Some justices expressed concern about making sure that businesses continue to engage in expensive research. Others worried that allowing genes to be patented would shut down innovation. Justice Sonia Sotomayor suggested that an isolated gene is “just nature sitting there.”
The court’s ruling in the case will shape the course of scientific research and medical testing, and it will affect the willingness of businesses to invest in the expensive work of isolating and understanding genetic material.
The case concerns patents held by Myriad Genetics, a Utah company, on genes that correlate with increased risk of hereditary breast and ovarian cancer. The decision in the case could affect not only thousands of patented genes but also pharmaceuticals, vaccines and genetically modified crops.
The central question for the justices in the case was whether isolated genes are ‘products of nature’ that may not be patented or ‘human-made inventions’ eligible for patent protection.
The patents were challenged by scientists and doctors who said that their research and ability to help patients had been frustrated. Christopher A. Hansen, a lawyer for Ostrer with the American Civil Liberties Union, said Myriad deserves credit for its work but not a patent.

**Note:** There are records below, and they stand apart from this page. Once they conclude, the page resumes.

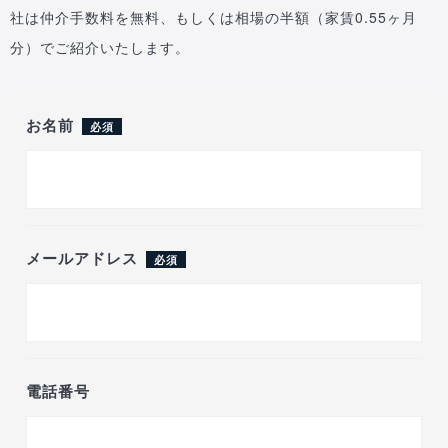
社は仲介手数料を無料、もしくは相場の半額（家賃0.55ヶ月
分）でご紹介いたします。
お名前
必須
メールアドレス
必須
電話番号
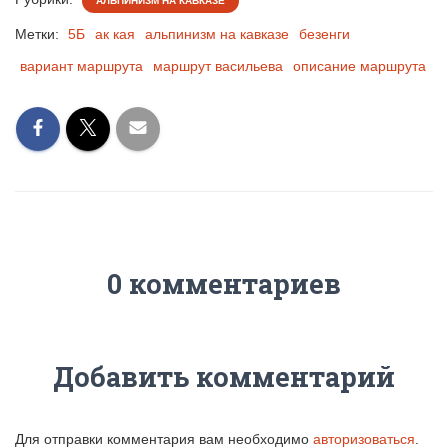
АЛЬПИНИЗМ НА КАВКАЗЕ
Метки:
5Б
ак кая
альпинизм на кавказе
безенги
вариант маршрута
маршрут васильева
описание маршрута
0 комментариев
Добавить комментарий
Для отправки комментария вам необходимо
авторизоваться
.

“What exactly did Myriad invent?” Hansen asked. “The answer is, nothing.”
A lawyer for the company, Gregory A. Castanias, said the genes do not occur in nature and were, isolated thanks to human ingenuity.
In a unanimous decision last year, the Supreme Court said that medical tests relying on correlations between drug dosages and treatment are not eligible for patent protection. Natural laws, Breyer wrote for the court, may not be patented standing alone or in connection with processes that involve “well-understood, routine, conventional activity.”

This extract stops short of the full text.